He pleaded guilty to ABH. Looking at the sentencing guidelines, this would appear to be a Category 2 offence in that it is lower harm (the boy did not suffer serious injury) but higher culpability (targeting a vulnerable victim, possibly hostility due to the victim's age, etc.). That means the starting point for sentencing is 6 months with a range from low level community order to 51 weeks in prison. There are a number of aggravating factors (presence of others, gratuitous degradation of victim, abuse of position of trust and possibly others that are not evident in the press reports) but I can't see anything in the reports that suggests any mitigating factors, so we are going to move up from the starting point. I don't know at what point in the process the barber first pleaded guilty so I'm not sure how much discount he got for that. If he pleaded guilty at the first possible opportunity he would have got a one third reduction in the sentence, meaning that he got 51 weeks less the discount for pleading guilty. If he waited until the case got to court he would have received a smaller discount.
Overall I think the sentence is harsh but it appears to be within the guidelines. The thing I find most surprising is that the sentence was not suspended.
It was pretty much inevitable that something like this would happen since the High Court sentenced a man to 12 months for ABH in 2006 after he cut off his girlfriend's ponytail without her consent. Before that the lower courts tended to take the view that cutting someone's hair without consent was not an offence.

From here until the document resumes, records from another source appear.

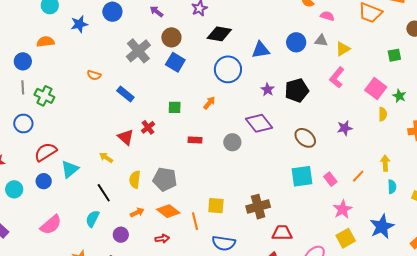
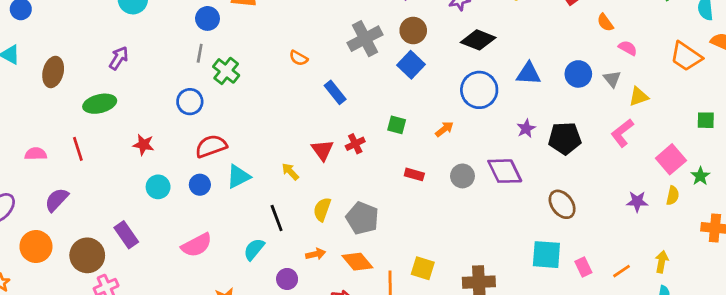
gray triangle: (321, 40) -> (612, 79), turned 32
purple star: (345, 128) -> (637, 201), moved
gray circle: (232, 142) -> (462, 176), moved

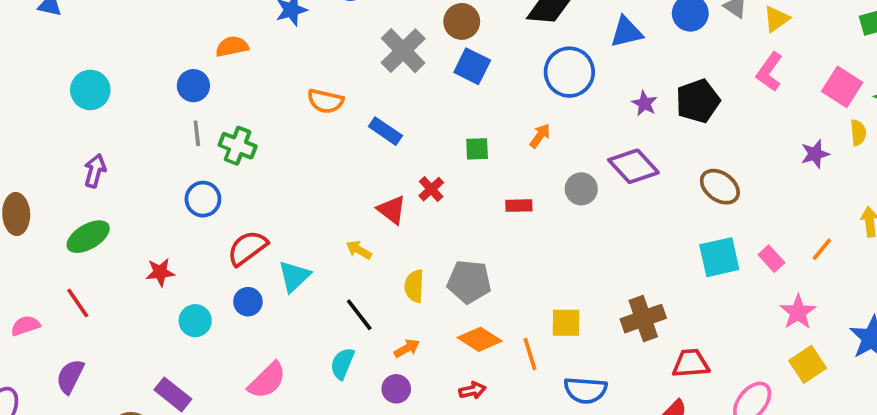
orange semicircle: (299, 58) -> (325, 101), size x1.4
orange arrow: (316, 254) -> (407, 348), moved

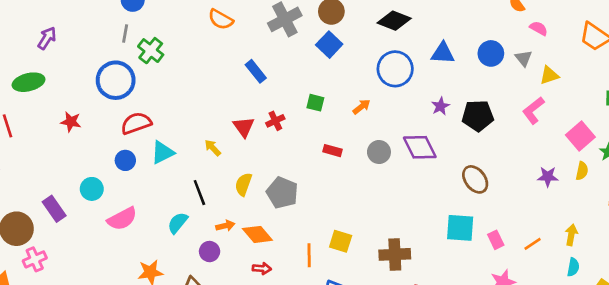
orange semicircle: (325, 101) -> (221, 19), moved
blue circle: (203, 199) -> (116, 80), size x1.5
cyan circle: (195, 321) -> (92, 189), moved
orange diamond: (480, 339) -> (257, 234), moved

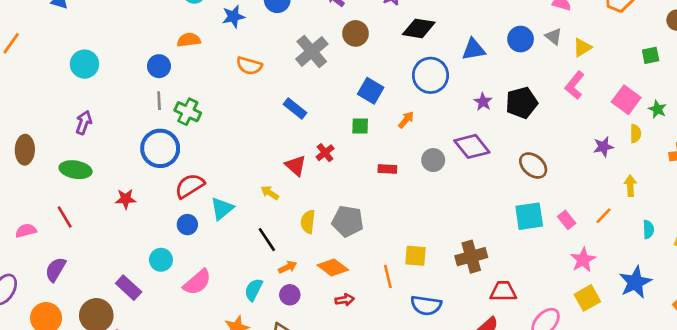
blue square: (329, 45) -> (371, 91), moved
green ellipse: (29, 82) -> (76, 170), turned 36
cyan semicircle: (178, 223) -> (254, 290), moved
orange arrow: (225, 226) -> (288, 267), moved
yellow arrow: (571, 235) -> (630, 186), moved

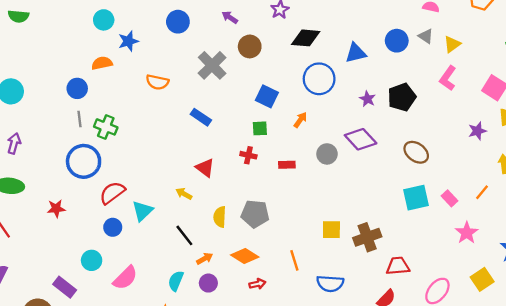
blue star: (233, 17) -> (128, 41), moved
red cross: (325, 153) -> (248, 155), moved, turned -35
yellow square: (415, 256) -> (331, 230), moved
yellow square: (587, 298) -> (482, 279), moved

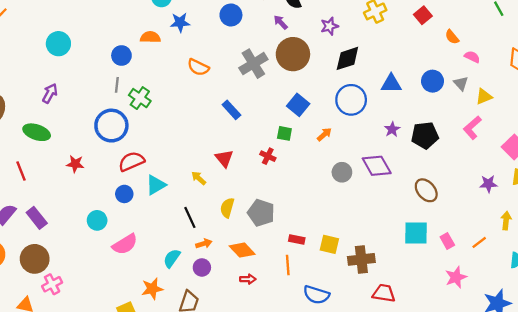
black diamond: (306, 38) -> (347, 58), turned -36
brown circle: (250, 46) -> (293, 54), size x1.5
red rectangle: (287, 165) -> (297, 240), moved
purple rectangle: (65, 287) -> (37, 218), moved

Is this the same judge who let a man off with 40,000 serious sexual images of children on his computer because the evidence bag tag was wrongly done so couldn't be submitted in court
I am not familiar with that case. Do you have a link? But, based on your description, the judge would not have let the man off. The prosecution would have withdrawn its case. It is not the judge's fault if the police mess up the evidence. From the description you give it sounds like the police were unable to prove that the evidence was gathered from the defendant and had not been tampered with. If you want to convict people on dodgy evidence we are all in danger. Blame the police, not the judge.